| name | monoco_atom_doc_extract |
| description | Extract documents to WebP pages for VLM analysis - Convert PDF, Office, Images to standardized WebP format |
| type | atom |
Document Extraction
Extract documents to WebP pages suitable for Vision Language Model (VLM) analysis.
When to Use
Use this skill when you need to:
- Analyze PDF documents with visual capabilities
- Process Office documents (DOCX, PPTX, XLSX) for content extraction
- Convert images or scanned documents to page sequences
- Handle documents from ZIP archives
Commands
Extract a document:
monoco doc-extractor extract <file_path> [--dpi 150] [--quality 85] [--pages "1-5,10"]
List extracted documents:
monoco doc-extractor list [--category pdf] [--limit 20]
Search documents:
monoco doc-extractor search <query>
Show document details:
monoco doc-extractor show <hash_prefix>
monoco doc-extractor cat <hash_prefix>
Parameters
| Parameter | Default | Description |
|---|
--dpi | 150 | DPI for rendering (72-300) |
--quality | 85 | WebP quality (1-100) |
--pages | all | Page range (e.g., "1-5,10,15-20") |
Output
Documents are stored in ~/.monoco/blobs/{sha256_hash}/:
source.{ext} - Original file
source.pdf - Normalized PDF
pages/*.webp - Rendered page images
meta.json - Document metadata
Example
monoco doc-extractor extract ./report.pdf --dpi 200 --quality 90
monoco doc-extractor extract ./presentation.pptx --pages "1-10"

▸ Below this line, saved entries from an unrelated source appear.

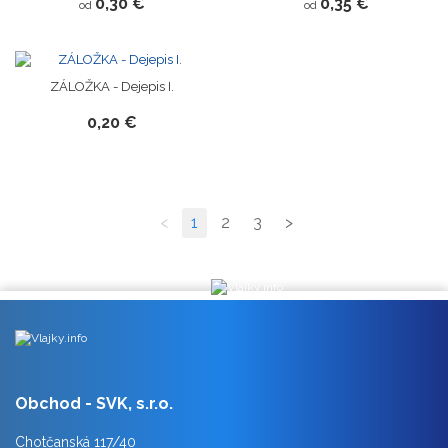
0,30 €
0,35 €
od
od
ZÁLOŽKA - Dejepis I.
0,20 €
<
1
2
3
>
Obchod - SVK, s.r.o.
Chotčanská 117/40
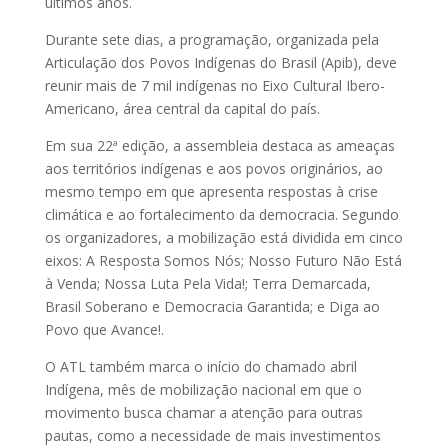
últimos anos.
Durante sete dias, a programação, organizada pela
Articulação dos Povos Indígenas do Brasil (Apib), deve
reunir mais de 7 mil indígenas no Eixo Cultural Ibero-
Americano, área central da capital do país.
Em sua 22ª edição, a assembleia destaca as ameaças
aos territórios indígenas e aos povos originários, ao
mesmo tempo em que apresenta respostas à crise
climática e ao fortalecimento da democracia. Segundo
os organizadores, a mobilização está dividida em cinco
eixos: A Resposta Somos Nós; Nosso Futuro Não Está
à Venda; Nossa Luta Pela Vida!; Terra Demarcada,
Brasil Soberano e Democracia Garantida; e Diga ao
Povo que Avance!.
O ATL também marca o início do chamado abril
Indígena, mês de mobilização nacional em que o
movimento busca chamar a atenção para outras
pautas, como a necessidade de mais investimentos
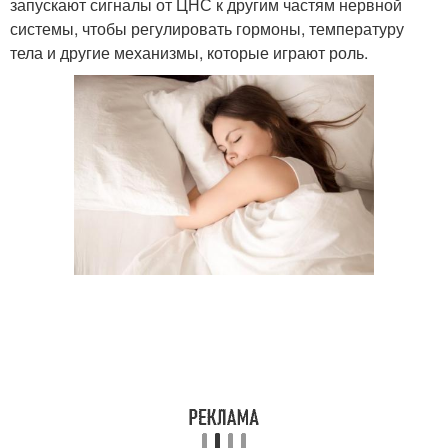
запускают сигналы от ЦНС к другим частям нервной
системы, чтобы регулировать гормоны, температуру
тела и другие механизмы, которые играют роль.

monoco doc-extractor list --category pdf
monoco doc-extractor show a1b2c3d4
Best Practices
- Use
--dpi 200 or higher for documents with small text
- Use
--quality 90 for better image quality (larger files)
- Extracted documents are cached by content hash - re-extraction is instant
- Archives (ZIP) are automatically extracted and processed